[squeak-dev] smalltalk and Web stuff

Philippe Marschall philippe.marschall at gmail.com
Sun Nov 23 13:33:04 UTC 2008


2008/11/23 Janko Mivšek <janko.mivsek at eranova.si>:
> Philippe Marschall wrote:
>
>>>>>>> AIDA/Web apps/websites are running as pure Smalltalk web presence,
>>>>>>> from
>>>>>>> dynamic to static content, movies included. No Apache needed, Swazoo
>>>>>>> as
>>>>>>> integral part of Aida is there to serve directly to the web.
>>>>>>
>>>>>> How do you bind port 80?
>>>>>
>>>>> Running as a root. Danger for hackers to break into? Well, in Smalltalk
>>>>> hardly :)
>>>>
>>>> Sorry but that's just not serious.
>>>
>>> Definition of what is serious is very broad. Following blindly some "best
>>> practices" is not serious for me as well. Having a right feeling for a
>>> balance between many aspects of security, that's what I regard as a
>>> mature
>>> seriousness.
>
>> I have seen aritrary remote code execution vulnerabilities in Squeak
>> in there is no telling of how many there are left.
>
> Surely I'm not the only one who like to hear more concretely about those
> vulnerabilities and how you can exploit them through the web.

Details do not matter at all for this argument. The only that matters
is that it is simple to write Smalltalk (!) code that is vulnerable to
remote code execution, that this is not theoretical and has been done
in practice and there is no telling of how much more vulnerable code
there is. That is all that matters in the argument whether it is a
good idea to run a Smalltalk service as root.

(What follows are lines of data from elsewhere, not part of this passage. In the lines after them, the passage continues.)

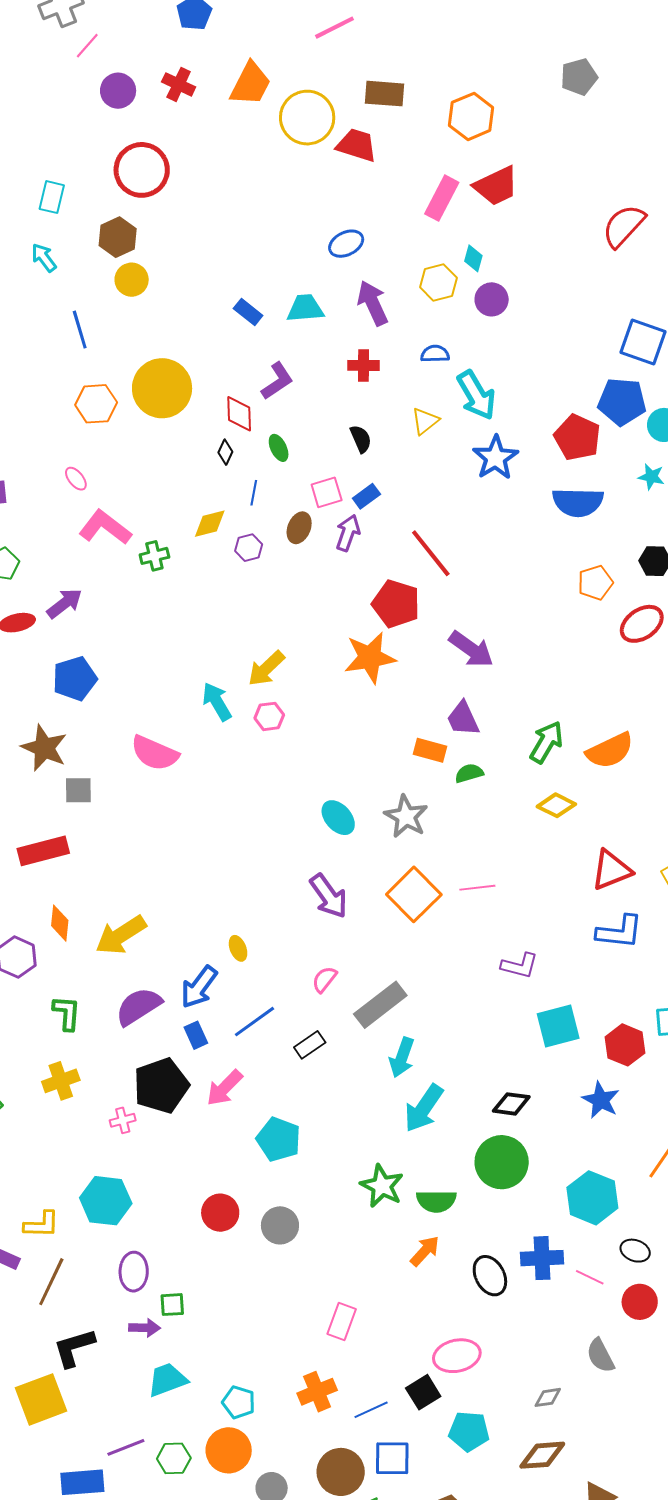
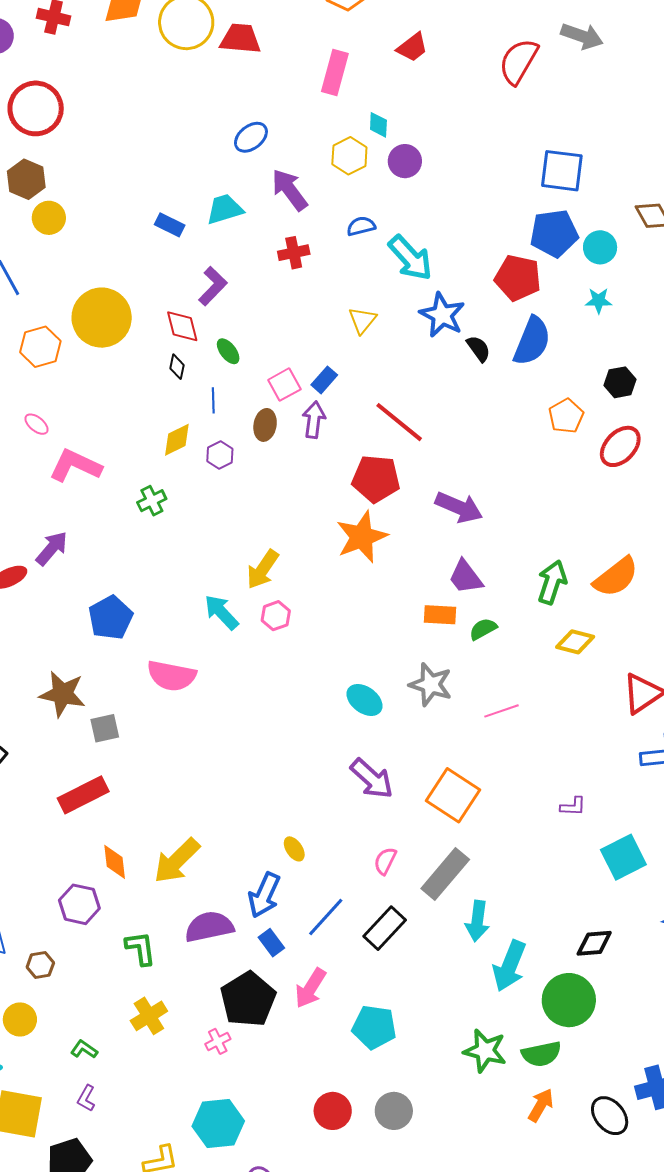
red trapezoid: (496, 186) -> (412, 47), moved, size x0.7
yellow triangle: (425, 421) -> (362, 320), moved
black semicircle: (361, 439) -> (478, 349), moved
blue semicircle: (578, 502) -> (532, 341), turned -57
green cross: (154, 556) -> (152, 501), moved
blue pentagon: (75, 679) -> (110, 618), moved
pink line: (477, 888) -> (502, 711), moved
orange square: (414, 894) -> (453, 795), moved
purple L-shape: (520, 966) -> (573, 806), size x0.7
purple semicircle: (138, 1006) -> (209, 927), turned 33
black rectangle: (310, 1045) -> (385, 928), size x1.4
green circle: (502, 1162) -> (569, 1000), moved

Note that this does not include all the C code that runs as root as
well when you run a Smalltalk service as root. Stuff that comes to my
mind:
- the VM
- the plugins
- any libraries you call like imagemagick
- anything you might call over OSProcess
- ...
As we see Smalltalk morphing more from a programming language to a
scripting language, meaning relying more and more on C instead of
Smalltalk (OpenDBX, Cario, GStreamer, FreeType ...) the amount of
vulerable code (C is vulnerable by definition) only increases.

This ends my argument about running anything as root.